Hello, hoping for a little insight. I’m writing a loss function that calculates, among other things, entropy of images. I’m using torch.bincount to create a grey-level co-occurance matrix. The function is nearly 1000x slower on cuda when the input tensor contains a large number of zeros.
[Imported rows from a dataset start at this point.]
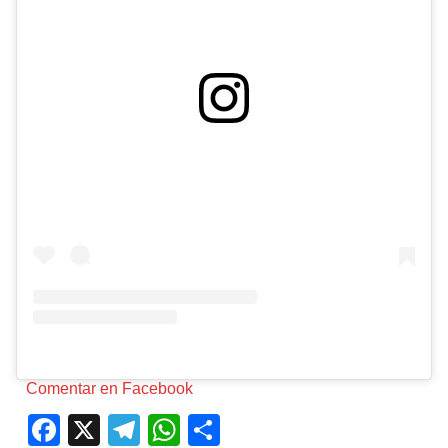
Comentar en Facebook
F
X
T
W
C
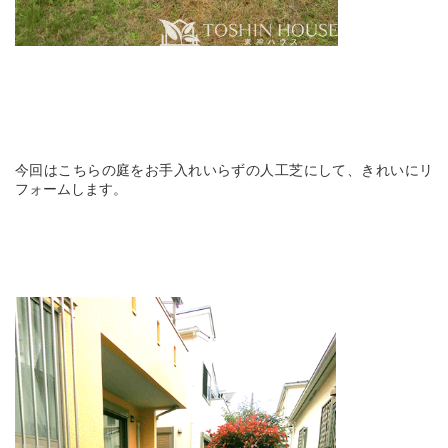
今回はこちらの庭をお手入れいらずの人工芝にして、きれいにリ
フォームします。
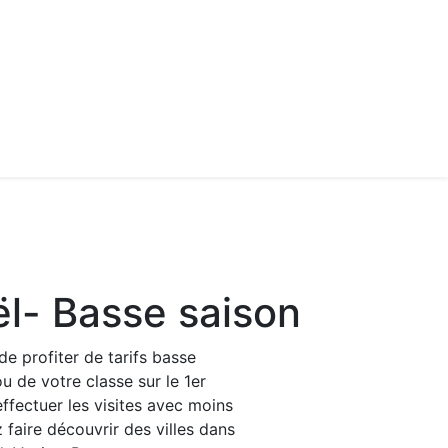
ël- Basse saison
de profiter de tarifs basse
u de votre classe sur le 1er
fectuer les visites avec moins
faire découvrir des villes dans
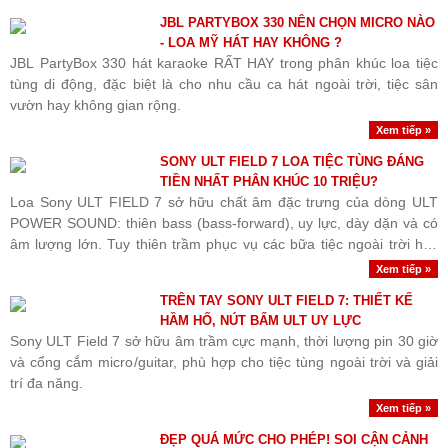
JBL PARTYBOX 330 NÊN CHỌN MICRO NÀO
- LOA MỸ HÁT HAY KHÔNG ?
JBL PartyBox 330 hát karaoke RẤT HAY trong phân khúc loa tiệc
tùng di động, đặc biệt là cho nhu cầu ca hát ngoài trời, tiệc sân
vườn hay không gian rộng.
Xem tiếp »
SONY ULT FIELD 7 LOA TIỆC TÙNG ĐÁNG
TIỀN NHẤT PHÂN KHÚC 10 TRIỆU?
Loa Sony ULT FIELD 7 sở hữu chất âm đặc trưng của dòng ULT
POWER SOUND: thiên bass (bass-forward), uy lực, dày dặn và có
âm lượng lớn. Tuy thiên trầm phục vụ các bữa tiệc ngoài trời hay
không gian rộng, loa vẫn giữ được dải trung (vocals)..
Xem tiếp »
TRÊN TAY SONY ULT FIELD 7: THIẾT KẾ
HẦM HỐ, NÚT BẤM ULT UY LỰC
Sony ULT Field 7 sở hữu âm trầm cực mạnh, thời lượng pin 30 giờ
và cổng cắm micro/guitar, phù hợp cho tiệc tùng ngoài trời và giải
trí đa năng.
Xem tiếp »
ĐẸP QUÁ MỨC CHO PHÉP! SOI CẬN CẢNH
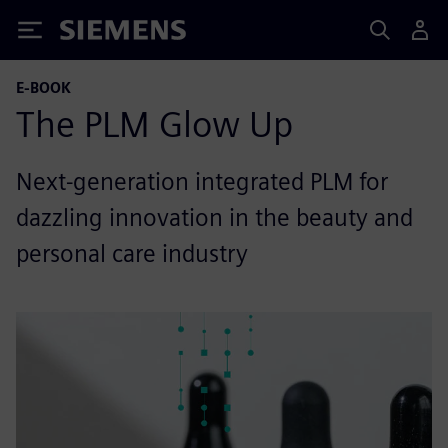
Siemens
E-BOOK
The PLM Glow Up
Next-generation integrated PLM for
dazzling innovation in the beauty and
personal care industry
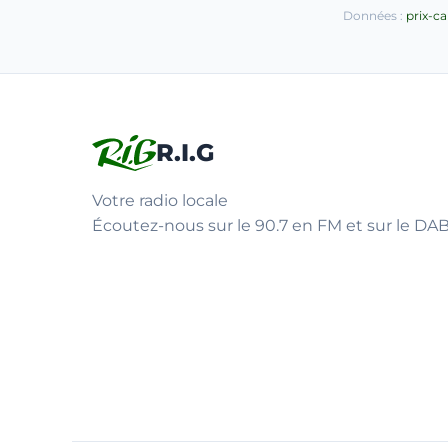
Données :
prix-c
R.I.G
Votre radio locale
Écoutez-nous sur le 90.7 en FM et sur le DAB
Here’s some toy code to minimally reproduce the problem:

```
a = torch.randint(0, 6500, (100000,))
b = torch.zeros(100000).long()
for x in range(2700):
idx = np.random.choice(100000)
num = np.random.choice(6500)
b[idx] = num
print('a unique values', len(torch.unique(a)))
print('b unique values', len(torch.unique(b)))
print('a max', a.max())
print('b max', b.max())
print('a # of zeros: ', (a == 0).sum())
print('b # of zeros: ', (b == 0).sum())
print('CPU Bincount:')
for i, x in enumerate([a,b]):
time1 = time.time()
torch.bincount(x)
time2 = time.time()
print('Tensor {}, bincount time: {:4f} s'.format(i, (time2-time1)))
print('Cuda Bincount:')
for i, x in enumerate([a,b]):
x = x.cuda()
torch.cuda.synchronize()
time1 = time.time()
torch.bincount(x)
torch.cuda.synchronize()
time2 = time.time()
print('Tensor {}, bincount time: {:4f} s'.format(i, (time2-time1)))
```

Output:

a unique values 6500

b unique values 2198

a max tensor(6499)

b max tensor(6499)

a # of zeros: tensor(19)

b # of zeros: tensor(97343)

CPU Bincount:

Tensor 0, bincount time: 0.002553 s

Tensor 1, bincount time: 0.002548 s

Cuda Bincount:

Tensor 0, bincount time: 0.001399 s

Tensor 1, bincount time: 1.475042 s

Can anyone shed some light on this? Does this have anything to do with the “non-deterministic” behavior of bincount() on cuda?